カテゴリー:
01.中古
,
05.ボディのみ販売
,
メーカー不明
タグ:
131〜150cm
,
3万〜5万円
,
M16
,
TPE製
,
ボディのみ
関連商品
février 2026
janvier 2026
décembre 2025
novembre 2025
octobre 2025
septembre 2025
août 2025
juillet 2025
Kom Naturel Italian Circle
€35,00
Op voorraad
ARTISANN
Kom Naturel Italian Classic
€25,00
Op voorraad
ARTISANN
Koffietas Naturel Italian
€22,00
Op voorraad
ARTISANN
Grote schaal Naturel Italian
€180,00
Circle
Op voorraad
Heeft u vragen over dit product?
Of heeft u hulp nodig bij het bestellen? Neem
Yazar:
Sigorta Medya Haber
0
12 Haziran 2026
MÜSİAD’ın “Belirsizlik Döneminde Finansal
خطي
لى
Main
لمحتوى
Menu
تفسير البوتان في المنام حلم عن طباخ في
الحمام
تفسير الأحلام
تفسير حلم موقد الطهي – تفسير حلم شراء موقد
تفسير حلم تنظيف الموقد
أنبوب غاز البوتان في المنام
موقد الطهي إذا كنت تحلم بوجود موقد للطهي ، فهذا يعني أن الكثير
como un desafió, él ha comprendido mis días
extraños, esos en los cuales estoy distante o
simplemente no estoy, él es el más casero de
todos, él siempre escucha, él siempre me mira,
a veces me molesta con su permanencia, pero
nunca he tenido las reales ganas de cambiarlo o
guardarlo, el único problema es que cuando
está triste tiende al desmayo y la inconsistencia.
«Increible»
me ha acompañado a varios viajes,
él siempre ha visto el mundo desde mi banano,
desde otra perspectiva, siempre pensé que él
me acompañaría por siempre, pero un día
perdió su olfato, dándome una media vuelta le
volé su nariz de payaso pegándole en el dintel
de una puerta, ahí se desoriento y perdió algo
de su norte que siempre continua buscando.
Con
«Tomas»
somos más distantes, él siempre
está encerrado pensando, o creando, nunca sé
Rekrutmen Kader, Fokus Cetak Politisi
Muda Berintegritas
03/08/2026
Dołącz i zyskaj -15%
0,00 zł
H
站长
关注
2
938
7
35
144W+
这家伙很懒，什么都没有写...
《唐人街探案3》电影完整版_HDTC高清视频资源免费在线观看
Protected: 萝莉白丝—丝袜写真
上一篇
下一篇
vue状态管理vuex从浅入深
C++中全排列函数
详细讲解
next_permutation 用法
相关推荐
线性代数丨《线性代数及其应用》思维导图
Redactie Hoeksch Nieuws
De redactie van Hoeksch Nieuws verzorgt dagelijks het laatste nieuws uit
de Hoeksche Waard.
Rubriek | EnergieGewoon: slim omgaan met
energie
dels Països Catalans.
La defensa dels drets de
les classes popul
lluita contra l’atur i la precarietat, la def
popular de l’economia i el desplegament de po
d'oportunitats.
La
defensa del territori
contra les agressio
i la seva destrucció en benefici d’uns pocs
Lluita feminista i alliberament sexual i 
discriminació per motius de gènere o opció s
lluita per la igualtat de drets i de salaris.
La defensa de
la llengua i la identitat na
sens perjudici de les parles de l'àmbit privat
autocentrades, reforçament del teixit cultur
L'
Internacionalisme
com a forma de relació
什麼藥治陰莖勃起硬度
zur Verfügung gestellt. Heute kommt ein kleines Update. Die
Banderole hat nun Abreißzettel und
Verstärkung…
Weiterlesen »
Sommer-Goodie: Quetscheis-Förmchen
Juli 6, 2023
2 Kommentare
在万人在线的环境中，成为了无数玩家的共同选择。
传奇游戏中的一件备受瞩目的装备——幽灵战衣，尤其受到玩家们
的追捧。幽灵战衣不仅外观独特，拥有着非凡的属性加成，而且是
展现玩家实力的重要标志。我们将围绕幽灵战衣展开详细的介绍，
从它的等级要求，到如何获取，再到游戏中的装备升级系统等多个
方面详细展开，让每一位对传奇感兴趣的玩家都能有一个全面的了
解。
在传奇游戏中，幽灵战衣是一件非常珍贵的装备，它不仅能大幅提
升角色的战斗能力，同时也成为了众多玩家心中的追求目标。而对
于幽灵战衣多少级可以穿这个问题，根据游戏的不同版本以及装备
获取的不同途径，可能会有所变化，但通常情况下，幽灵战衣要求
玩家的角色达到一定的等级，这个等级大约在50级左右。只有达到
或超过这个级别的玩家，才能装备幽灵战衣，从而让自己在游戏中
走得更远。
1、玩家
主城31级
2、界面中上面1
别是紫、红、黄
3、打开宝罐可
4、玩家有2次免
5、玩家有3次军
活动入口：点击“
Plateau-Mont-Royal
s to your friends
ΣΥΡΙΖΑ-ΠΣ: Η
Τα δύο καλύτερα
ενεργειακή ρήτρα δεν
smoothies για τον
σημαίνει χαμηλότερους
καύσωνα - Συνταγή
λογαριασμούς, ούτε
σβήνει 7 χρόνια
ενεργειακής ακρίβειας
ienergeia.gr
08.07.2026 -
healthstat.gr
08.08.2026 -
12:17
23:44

################

- _How to complete this task_: Return the records above in their entirety, exactly as they appear.

- _Reply to the exercise_:
カテゴリー:
01.中古
,
05.ボディのみ販売
,
メーカー不明
タグ:
131〜150cm
,
3万〜5万円
,
M16
,
TPE製
,
ボディのみ
関連商品
février 2026
janvier 2026
décembre 2025
novembre 2025
octobre 2025
septembre 2025
août 2025
juillet 2025
Kom Naturel Italian Circle
€35,00
Op voorraad
ARTISANN
Kom Naturel Italian Classic
€25,00
Op voorraad
ARTISANN
Koffietas Naturel Italian
€22,00
Op voorraad
ARTISANN
Grote schaal Naturel Italian
€180,00
Circle
Op voorraad
Heeft u vragen over dit product?
Of heeft u hulp nodig bij het bestellen? Neem
Yazar:
Sigorta Medya Haber
0
12 Haziran 2026
MÜSİAD’ın “Belirsizlik Döneminde Finansal
خطي
لى
Main
لمحتوى
Menu
تفسير البوتان في المنام حلم عن طباخ في
الحمام
تفسير الأحلام
تفسير حلم موقد الطهي – تفسير حلم شراء موقد
تفسير حلم تنظيف الموقد
أنبوب غاز البوتان في المنام
موقد الطهي إذا كنت تحلم بوجود موقد للطهي ، فهذا يعني أن الكثير
como un desafió, él ha comprendido mis días
extraños, esos en los cuales estoy distante o
simplemente no estoy, él es el más casero de
todos, él siempre escucha, él siempre me mira,
a veces me molesta con su permanencia, pero
nunca he tenido las reales ganas de cambiarlo o
guardarlo, el único problema es que cuando
está triste tiende al desmayo y la inconsistencia.
«Increible»
me ha acompañado a varios viajes,
él siempre ha visto el mundo desde mi banano,
desde otra perspectiva, siempre pensé que él
me acompañaría por siempre, pero un día
perdió su olfato, dándome una media vuelta le
volé su nariz de payaso pegándole en el dintel
de una puerta, ahí se desoriento y perdió algo
de su norte que siempre continua buscando.
Con
«Tomas»
somos más distantes, él siempre
está encerrado pensando, o creando, nunca sé
Rekrutmen Kader, Fokus Cetak Politisi
Muda Berintegritas
03/08/2026
Dołącz i zyskaj -15%
0,00 zł
H
站长
关注
2
938
7
35
144W+
这家伙很懒，什么都没有写...
《唐人街探案3》电影完整版_HDTC高清视频资源免费在线观看
Protected: 萝莉白丝—丝袜写真
上一篇
下一篇
vue状态管理vuex从浅入深
C++中全排列函数
详细讲解
next_permutation 用法
相关推荐
线性代数丨《线性代数及其应用》思维导图
Redactie Hoeksch Nieuws
De redactie van Hoeksch Nieuws verzorgt dagelijks het laatste nieuws uit
de Hoeksche Waard.
Rubriek | EnergieGewoon: slim omgaan met
energie
dels Països Catalans.
La defensa dels drets de
les classes popul
lluita contra l’atur i la precarietat, la def
popular de l’economia i el desplegament de po
d'oportunitats.
La
defensa del territori
contra les agressio
i la seva destrucció en benefici d’uns pocs
Lluita feminista i alliberament sexual i 
discriminació per motius de gènere o opció s
lluita per la igualtat de drets i de salaris.
La defensa de
la llengua i la identitat na
sens perjudici de les parles de l'àmbit privat
autocentrades, reforçament del teixit cultur
L'
Internacionalisme
com a forma de relació
什麼藥治陰莖勃起硬度
zur Verfügung gestellt. Heute kommt ein kleines Update. Die
Banderole hat nun Abreißzettel und
Verstärkung…
Weiterlesen »
Sommer-Goodie: Quetscheis-Förmchen
Juli 6, 2023
2 Kommentare
在万人在线的环境中，成为了无数玩家的共同选择。
传奇游戏中的一件备受瞩目的装备——幽灵战衣，尤其受到玩家们
的追捧。幽灵战衣不仅外观独特，拥有着非凡的属性加成，而且是
展现玩家实力的重要标志。我们将围绕幽灵战衣展开详细的介绍，
从它的等级要求，到如何获取，再到游戏中的装备升级系统等多个
方面详细展开，让每一位对传奇感兴趣的玩家都能有一个全面的了
解。
在传奇游戏中，幽灵战衣是一件非常珍贵的装备，它不仅能大幅提
升角色的战斗能力，同时也成为了众多玩家心中的追求目标。而对
于幽灵战衣多少级可以穿这个问题，根据游戏的不同版本以及装备
获取的不同途径，可能会有所变化，但通常情况下，幽灵战衣要求
玩家的角色达到一定的等级，这个等级大约在50级左右。只有达到
或超过这个级别的玩家，才能装备幽灵战衣，从而让自己在游戏中
走得更远。
1、玩家
主城31级
2、界面中上面1
别是紫、红、黄
3、打开宝罐可
4、玩家有2次免
5、玩家有3次军
活动入口：点击“
Plateau-Mont-Royal
s to your friends
ΣΥΡΙΖΑ-ΠΣ: Η
Τα δύο καλύτερα
ενεργειακή ρήτρα δεν
smoothies για τον
σημαίνει χαμηλότερους
καύσωνα - Συνταγή
λογαριασμούς, ούτε
σβήνει 7 χρόνια
ενεργειακής ακρίβειας
ienergeia.gr
08.07.2026 -
healthstat.gr
08.08.2026 -
12:17
23:44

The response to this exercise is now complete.